Les témoins paraissent.
<6> Théomneste, peut-être, sans fournir sur ces objets aucun moyen de défense, répétera ce qu'il disait devant l'arbitre, que ce n'est pas une des injures graves pour lesquelles on puisse avoir action , de reprocher à quelqu'un d'avoir tué son père; que ce n'est pas là ce qui est porté dans la loi, mais qu'elle défend expressément de traiter quelqu'un d'homicide.

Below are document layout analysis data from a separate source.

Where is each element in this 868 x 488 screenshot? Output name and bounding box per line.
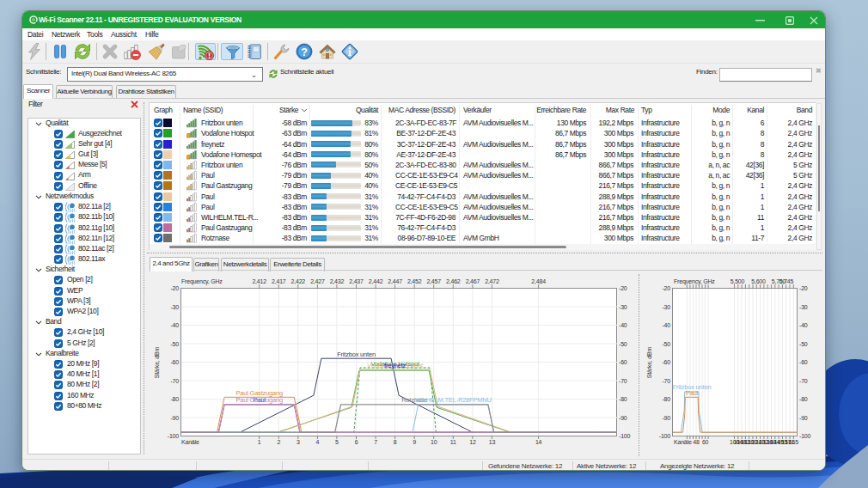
svg-text:-20: -20 bbox=[170, 285, 179, 291]
svg-text:2: 2 bbox=[277, 439, 280, 445]
svg-text:-20: -20 bbox=[619, 285, 627, 291]
svg-text:2,437: 2,437 bbox=[349, 278, 364, 284]
svg-text:Kanäle: Kanäle bbox=[674, 439, 692, 445]
svg-text:60: 60 bbox=[702, 439, 709, 445]
svg-text:9: 9 bbox=[413, 439, 416, 445]
svg-text:-90: -90 bbox=[619, 415, 627, 421]
svg-text:-90: -90 bbox=[799, 415, 808, 421]
svg-text:freynetz: freynetz bbox=[384, 362, 406, 369]
svg-text:2,467: 2,467 bbox=[466, 278, 480, 284]
svg-text:5: 5 bbox=[335, 439, 339, 445]
svg-text:Stärke, dBm: Stärke, dBm bbox=[154, 346, 160, 378]
svg-text:2,472: 2,472 bbox=[485, 278, 499, 284]
svg-text:-70: -70 bbox=[662, 378, 670, 384]
svg-text:?: ? bbox=[301, 46, 307, 58]
svg-text:-90: -90 bbox=[170, 415, 179, 421]
svg-text:WILHELM.TEL-R28FPMNU: WILHELM.TEL-R28FPMNU bbox=[415, 396, 492, 404]
svg-text:7: 7 bbox=[374, 439, 377, 445]
svg-text:13: 13 bbox=[489, 439, 496, 445]
svg-text:-50: -50 bbox=[619, 341, 627, 347]
svg-text:-40: -40 bbox=[662, 322, 670, 328]
svg-text:Kanäle: Kanäle bbox=[181, 439, 199, 445]
svg-text:-20: -20 bbox=[662, 285, 670, 291]
svg-text:1: 1 bbox=[258, 439, 261, 445]
svg-text:-80: -80 bbox=[619, 396, 627, 402]
svg-text:-50: -50 bbox=[662, 341, 670, 347]
svg-text:Paul: Paul bbox=[686, 389, 699, 397]
svg-text:5,500: 5,500 bbox=[730, 278, 745, 284]
svg-text:2,484: 2,484 bbox=[531, 278, 546, 284]
svg-text:-100: -100 bbox=[619, 433, 631, 439]
svg-text:Frequency, GHz: Frequency, GHz bbox=[674, 278, 715, 285]
svg-text:-100: -100 bbox=[659, 433, 671, 439]
svg-text:Paul: Paul bbox=[254, 396, 266, 404]
svg-text:2,442: 2,442 bbox=[369, 278, 383, 284]
svg-text:-70: -70 bbox=[799, 378, 808, 384]
svg-text:-30: -30 bbox=[619, 304, 627, 310]
svg-text:2,412: 2,412 bbox=[252, 278, 266, 284]
svg-text:-60: -60 bbox=[619, 359, 627, 365]
svg-text:2,452: 2,452 bbox=[407, 278, 422, 284]
svg-text:-60: -60 bbox=[662, 359, 670, 365]
svg-text:-20: -20 bbox=[799, 285, 808, 291]
svg-text:-80: -80 bbox=[662, 396, 670, 402]
svg-text:11: 11 bbox=[450, 439, 456, 445]
svg-text:10: 10 bbox=[431, 439, 437, 445]
svg-text:Frequency, GHz: Frequency, GHz bbox=[181, 278, 223, 285]
svg-text:2,427: 2,427 bbox=[310, 278, 325, 284]
svg-text:5,600: 5,600 bbox=[751, 278, 766, 284]
svg-text:3: 3 bbox=[296, 439, 300, 445]
svg-text:-60: -60 bbox=[170, 359, 179, 365]
svg-text:4: 4 bbox=[316, 439, 320, 445]
svg-text:165: 165 bbox=[789, 439, 798, 445]
svg-text:2,457: 2,457 bbox=[426, 278, 441, 284]
svg-text:-50: -50 bbox=[799, 341, 808, 347]
svg-text:14: 14 bbox=[535, 439, 542, 445]
svg-text:Stärke, dBm: Stärke, dBm bbox=[646, 346, 652, 378]
svg-text:2,462: 2,462 bbox=[446, 278, 461, 284]
svg-text:48: 48 bbox=[693, 439, 700, 445]
svg-text:2,417: 2,417 bbox=[272, 278, 286, 284]
svg-text:-70: -70 bbox=[619, 378, 627, 384]
svg-text:-60: -60 bbox=[799, 359, 808, 365]
svg-text:Fritzbox unten: Fritzbox unten bbox=[337, 351, 376, 358]
svg-text:5,745: 5,745 bbox=[779, 278, 794, 284]
svg-text:8: 8 bbox=[394, 439, 397, 445]
svg-text:-40: -40 bbox=[619, 322, 627, 328]
svg-text:-50: -50 bbox=[170, 341, 179, 347]
svg-text:2,422: 2,422 bbox=[291, 278, 306, 284]
svg-text:-100: -100 bbox=[799, 433, 811, 439]
svg-text:-30: -30 bbox=[799, 304, 808, 310]
svg-text:-70: -70 bbox=[170, 378, 179, 384]
svg-text:-30: -30 bbox=[170, 304, 179, 310]
svg-text:-100: -100 bbox=[168, 433, 180, 439]
svg-text:-40: -40 bbox=[170, 322, 179, 328]
svg-text:-40: -40 bbox=[799, 322, 808, 328]
svg-text:2,447: 2,447 bbox=[388, 278, 402, 284]
svg-text:-90: -90 bbox=[662, 415, 670, 421]
svg-text:-30: -30 bbox=[662, 304, 670, 310]
svg-text:-80: -80 bbox=[170, 396, 179, 402]
svg-text:12: 12 bbox=[469, 439, 476, 445]
svg-text:6: 6 bbox=[355, 439, 358, 445]
svg-text:-80: -80 bbox=[799, 396, 808, 402]
svg-text:2,432: 2,432 bbox=[330, 278, 345, 284]
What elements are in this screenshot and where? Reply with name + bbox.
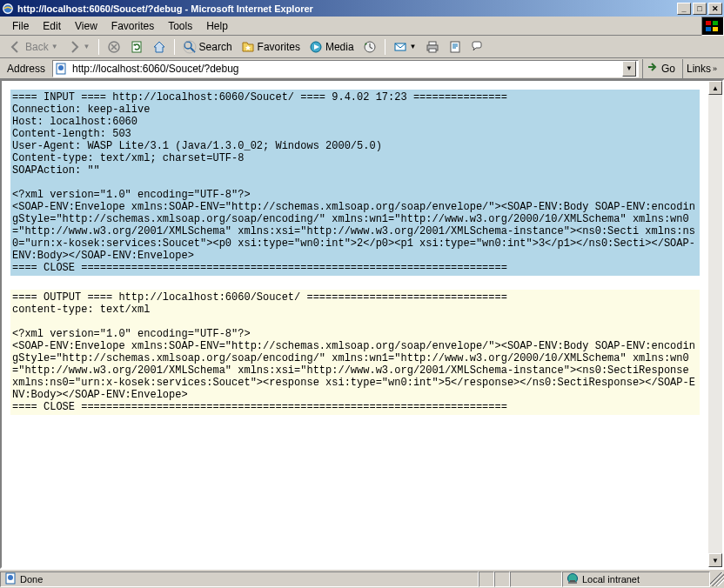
zone-icon — [566, 572, 579, 586]
scroll-down-button[interactable]: ▼ — [708, 553, 722, 567]
vertical-scrollbar[interactable]: ▲ ▼ — [708, 81, 722, 567]
ie-icon — [2, 3, 14, 15]
home-button[interactable] — [149, 38, 170, 56]
zone-label: Local intranet — [582, 574, 640, 585]
svg-rect-17 — [429, 42, 436, 45]
search-button[interactable]: Search — [179, 38, 236, 56]
print-icon — [426, 40, 439, 54]
menu-file[interactable]: File — [5, 18, 36, 34]
stop-icon — [107, 40, 121, 54]
go-button[interactable]: Go — [642, 59, 679, 78]
status-bar: Done Local intranet — [0, 569, 724, 588]
svg-point-25 — [58, 65, 64, 70]
svg-rect-4 — [713, 27, 718, 31]
done-icon — [4, 572, 17, 586]
status-text: Done — [20, 574, 43, 585]
print-button[interactable] — [422, 38, 443, 56]
input-block: ==== INPUT ==== http://localhost:6060/So… — [10, 90, 700, 276]
stop-button[interactable] — [104, 38, 124, 56]
page-icon — [55, 63, 67, 75]
edit-button[interactable] — [445, 38, 466, 56]
favorites-button[interactable]: Favorites — [238, 38, 304, 56]
discuss-button[interactable] — [467, 38, 488, 56]
media-label: Media — [325, 41, 354, 53]
status-cell-3 — [510, 571, 562, 587]
favorites-label: Favorites — [258, 41, 300, 53]
menu-bar: File Edit View Favorites Tools Help — [0, 17, 724, 36]
scroll-up-button[interactable]: ▲ — [708, 81, 722, 95]
discuss-icon — [471, 40, 485, 54]
links-button[interactable]: Links » — [682, 59, 721, 78]
forward-icon — [67, 40, 81, 54]
menu-help[interactable]: Help — [199, 18, 235, 34]
svg-line-10 — [191, 48, 195, 52]
svg-rect-3 — [706, 27, 711, 31]
forward-button[interactable]: ▼ — [64, 38, 94, 56]
toolbar-separator — [385, 39, 385, 55]
resize-grip[interactable] — [710, 572, 724, 586]
favorites-icon — [241, 40, 255, 54]
output-block: ==== OUTPUT ==== http://localhost:6060/S… — [10, 290, 700, 415]
page-content: ==== INPUT ==== http://localhost:6060/So… — [2, 81, 708, 567]
menu-edit[interactable]: Edit — [36, 18, 68, 34]
media-icon — [309, 40, 323, 54]
toolbar-separator — [98, 39, 99, 55]
title-bar: http://localhost:6060/Soucet/?debug - Mi… — [0, 0, 724, 17]
go-icon — [647, 61, 659, 76]
address-bar: Address ▼ Go Links » — [0, 58, 724, 79]
toolbar-separator — [174, 39, 175, 55]
media-button[interactable]: Media — [305, 38, 358, 56]
svg-point-27 — [8, 575, 13, 580]
edit-icon — [448, 40, 462, 54]
search-icon — [183, 40, 197, 54]
back-label: Back — [25, 41, 49, 53]
refresh-button[interactable] — [126, 38, 147, 56]
scroll-track[interactable] — [708, 95, 722, 553]
history-icon — [363, 40, 377, 54]
history-button[interactable] — [359, 38, 380, 56]
maximize-button[interactable]: □ — [693, 3, 707, 15]
svg-rect-30 — [568, 582, 577, 584]
menu-view[interactable]: View — [68, 18, 104, 34]
back-button[interactable]: Back ▼ — [5, 38, 62, 56]
links-label: Links — [687, 63, 711, 75]
svg-rect-2 — [713, 21, 718, 25]
home-icon — [152, 40, 166, 54]
svg-rect-19 — [429, 49, 436, 52]
address-box[interactable]: ▼ — [52, 60, 639, 77]
content-area: ==== INPUT ==== http://localhost:6060/So… — [0, 79, 724, 569]
toolbar: Back ▼ ▼ Search Favorites — [0, 36, 724, 58]
svg-rect-1 — [706, 21, 711, 25]
address-dropdown-button[interactable]: ▼ — [622, 61, 636, 77]
throbber-icon — [701, 17, 724, 36]
forward-dropdown-icon: ▼ — [84, 43, 90, 50]
status-main: Done — [0, 571, 479, 587]
window-title: http://localhost:6060/Soucet/?debug - Mi… — [17, 3, 675, 14]
minimize-button[interactable]: _ — [677, 3, 691, 15]
links-chevron-icon: » — [713, 64, 717, 73]
menu-tools[interactable]: Tools — [161, 18, 199, 34]
menu-favorites[interactable]: Favorites — [104, 18, 161, 34]
close-button[interactable]: ✕ — [708, 3, 722, 15]
search-label: Search — [199, 41, 232, 53]
mail-button[interactable]: ▼ — [390, 38, 420, 56]
back-dropdown-icon: ▼ — [51, 43, 58, 50]
go-label: Go — [661, 63, 675, 75]
back-icon — [9, 40, 23, 54]
status-cell-2 — [494, 571, 510, 587]
address-input[interactable] — [70, 62, 622, 76]
svg-rect-20 — [451, 42, 459, 52]
mail-dropdown-icon: ▼ — [410, 43, 417, 50]
address-label: Address — [3, 63, 49, 75]
status-zone: Local intranet — [562, 571, 710, 587]
mail-icon — [393, 40, 407, 54]
refresh-icon — [130, 40, 144, 54]
status-cell-1 — [479, 571, 494, 587]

Il ne s'agit pas ici, je crois, de disputer des mots, mais du sens des mots. On sait généralement que tout homicide a tué un homme, et que quiconque a tué un homme , est homicide. C'eût été un trop grand embarras pour le législateur de rassembler tous les mots qui signifient la, même chose : en faisant usage d'un seul, il s'est expliqué sur tous ceux qui ont la même signification. <8> Vous ne direz pas, sans doute, Théomneste , que, si quelqu'un vous appelait patricide ou matricide, vous croiriez devoir l'attaquer en réparation ; et que, s'il vous eût reproché d'avoir frappé celui ou celle qui vous a donné le jour, vous penseriez devoir le laisser tranquille, parce qu'il ne vous aurait pas dit une injure grave aux termes de la loi. <9> Je vous le demanderais volontiers (vous êtes habile en ce point, vous avez pour vous la spéculation et sa pratique ) : si quelqu'un vous reprochait d'avoir jeté votre bouclier et qu'il fut marqué dans la loi que, si quelqu'un reprochait à un autre d'avoir abandonné son bouclier, il pourra être poursuivi , je vous demande si vous l'attaqueriez en justice ? non, assurément ; et vous diriez pour votre raison : il m'a reproché d*avoir jeté mon bouclier; or, comme il s'est servi du terme jeté, je ne m'en embarrasse pas, jeter et abandonner étant deux expressions différentes.